--- WHAT THE TASK REQUIRES ---
Without changing a character, return the entries, but not the images they hold.

**** DATA SUPPLIED

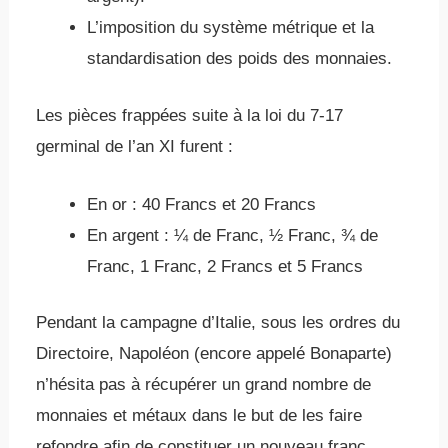
L’imposition du système métrique et la
standardisation des poids des monnaies.
Les pièces frappées suite à la loi du 7-17
germinal de l’an XI furent :
En or : 40 Francs et 20 Francs
En argent : ¼ de Franc, ½ Franc, ¾ de
Franc, 1 Franc, 2 Francs et 5 Francs
Pendant la campagne d’Italie, sous les ordres du
Directoire, Napoléon (encore appelé Bonaparte)
n’hésita pas à récupérer un grand nombre de
monnaies et métaux dans le but de les faire
refondre afin de constituer un nouveau franc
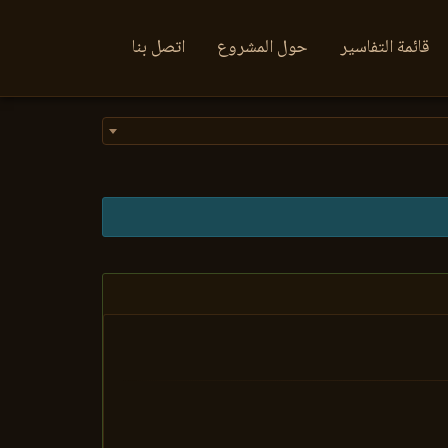
قائمة التفاسير
حول المشروع
اتصل بنا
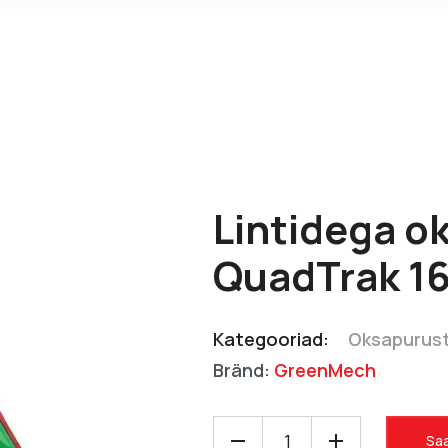
Lintidega o
QuadTrak 1
Kategooriad:
Oksapurust
Bränd:
GreenMech
Saa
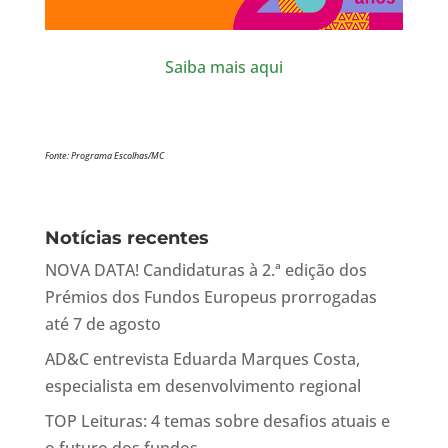
Saiba mais aqui
Fonte: Programa Escolhas/MC
Notícias recentes
NOVA DATA! Candidaturas à 2.ª edição dos
Prémios dos Fundos Europeus prorrogadas
até 7 de agosto
AD&C entrevista Eduarda Marques Costa,
especialista em desenvolvimento regional
TOP Leituras: 4 temas sobre desafios atuais e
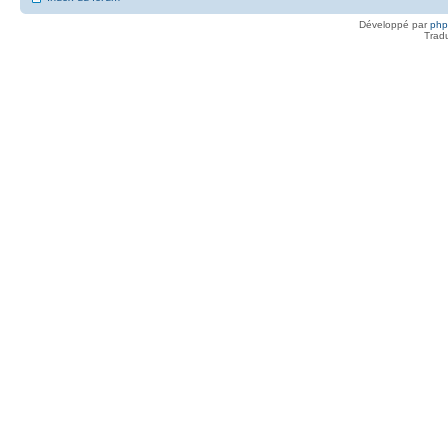
Développé par
ph
Trad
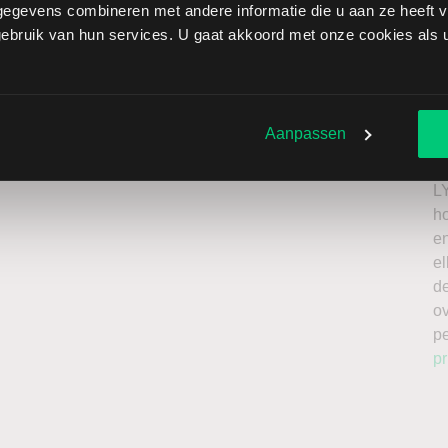
egevens combineren met andere informatie die u aan ze heeft ve
 Brothers brengt extra risico’s met zich mee: als de koers
bruik van hun services. U gaat akkoord met onze cookies als u 
zen onbeperkt oplopen. Het is belangrijk om deze risico’s
 enkel te beleggen met kapitaal dat u kunt missen.
Ik
roker
n
Aanpassen
a
n
L
h
en
el
de
o
p
pr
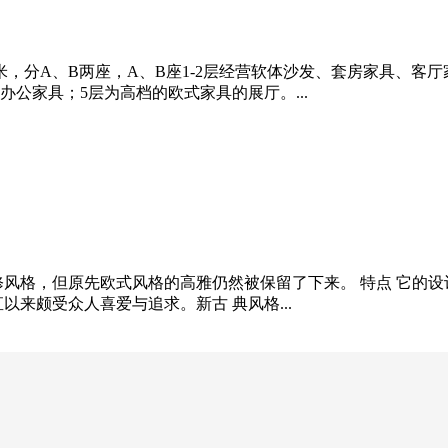
平方米，分A、B两座，A、B座1-2层经营软体沙发、套房家具、客
办公家具；5层为高档的欧式家具的展厅。...
修风格，但原先欧式风格的高雅仍然被保留了下来。 特点 它的
来颇受众人喜爱与追求。新古 典风格...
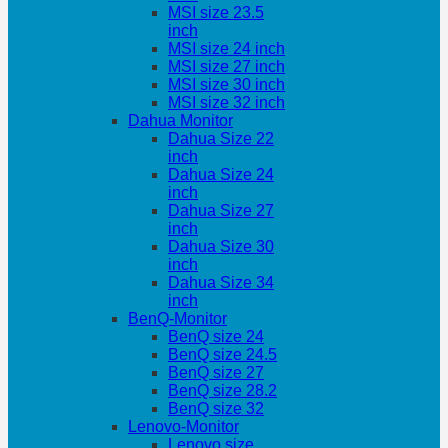
MSI size 23.5
inch
MSI size 24 inch
MSI size 27 inch
MSI size 30 inch
MSI size 32 inch
Dahua Monitor
Dahua Size 22
inch
Dahua Size 24
inch
Dahua Size 27
inch
Dahua Size 30
inch
Dahua Size 34
inch
BenQ-Monitor
BenQ size 24
BenQ size 24.5
BenQ size 27
BenQ size 28.2
BenQ size 32
Lenovo-Monitor
Lenovo size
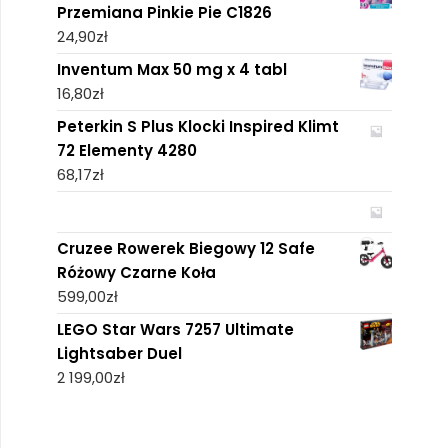
Przemiana Pinkie Pie C1826
24,90
zł
Inventum Max 50 mg x 4 tabl
16,80
zł
Peterkin S Plus Klocki Inspired Klimt
72 Elementy 4280
68,17
zł
Cruzee Rowerek Biegowy 12 Safe
Różowy Czarne Koła
599,00
zł
LEGO Star Wars 7257 Ultimate
Lightsaber Duel
2 199,00
zł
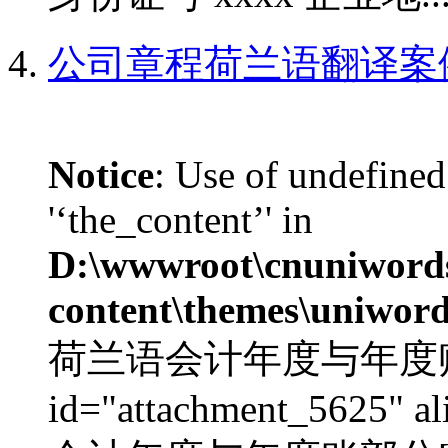
公司章程荷兰语翻译案
Notice
: Use of undefined
'‘the_content’' in
D:\wwwroot\cnuniword
content\themes\uniword
荷兰语会计年度与年度账部分
id="attachment_5625" al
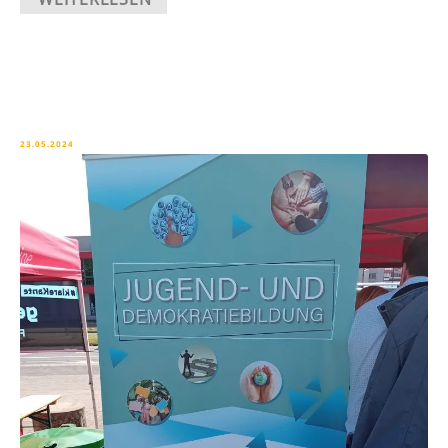
23.05.2024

********

--- SOLUTION TO THIS TASK ---
L’imposition du système métrique et la
standardisation des poids des monnaies.
Les pièces frappées suite à la loi du 7-17
germinal de l’an XI furent :
En or : 40 Francs et 20 Francs
En argent : ¼ de Franc, ½ Franc, ¾ de
Franc, 1 Franc, 2 Francs et 5 Francs
Pendant la campagne d’Italie, sous les ordres du
Directoire, Napoléon (encore appelé Bonaparte)
n’hésita pas à récupérer un grand nombre de
monnaies et métaux dans le but de les faire
refondre afin de constituer un nouveau franc
قائمة التفاسير
حول المشروع
اتصل بنا
Lintidega o
QuadTrak 1
Kategooriad:
Oksapurust
Bränd:
GreenMech
Saa
Saiba mais aqui
Fonte: Programa Escolhas/MC
Notícias recentes
NOVA DATA! Candidaturas à 2.ª edição dos
Prémios dos Fundos Europeus prorrogadas
até 7 de agosto
AD&C entrevista Eduarda Marques Costa,
especialista em desenvolvimento regional
TOP Leituras: 4 temas sobre desafios atuais e
Développé par
ph
Trad
egevens combineren met andere informatie die u aan ze heeft ve
 Brothers brengt extra risico’s met zich mee: als de koers
bruik van hun services. U gaat akkoord met onze cookies als u 
zen onbeperkt oplopen. Het is belangrijk om deze risico’s
 enkel te beleggen met kapitaal dat u kunt missen.
Ik
roker
n
Aanpassen
a
n
L
h
en
el
de
o
p
pr
平方米，分A、B两座，A、B座1-2层经营软体沙发、套房家具、客
办公家具；5层为高档的欧式家具的展厅。...
修风格，但原先欧式风格的高雅仍然被保留了下来。 特点 它的
来颇受众人喜爱与追求。新古 典风格...
MSI size 23.5
inch
MSI size 24 inch
MSI size 27 inch
MSI size 30 inch
MSI size 32 inch
Dahua Monitor
Dahua Size 22
inch
Dahua Size 24
inch
Dahua Size 27
inch
Dahua Size 30
inch
Dahua Size 34
inch
BenQ-Monitor
BenQ size 24
BenQ size 24.5
BenQ size 27
BenQ size 28.2
BenQ size 32
Lenovo-Monitor
Lenovo size
Przemiana Pinkie Pie C1826
24,90
zł
Inventum Max 50 mg x 4 tabl
16,80
zł
Peterkin S Plus Klocki Inspired Klimt
72 Elementy 4280
68,17
zł
Cruzee Rowerek Biegowy 12 Safe
Różowy Czarne Koła
599,00
zł
LEGO Star Wars 7257 Ultimate
Lightsaber Duel
2 199,00
zł
公司章程荷兰语翻译案
Notice
: Use of undefined
'‘the_content’' in
D:\wwwroot\cnuniword
content\themes\uniword
荷兰语会计年度与年度账部分
id="attachment_5625" al
23.05.2024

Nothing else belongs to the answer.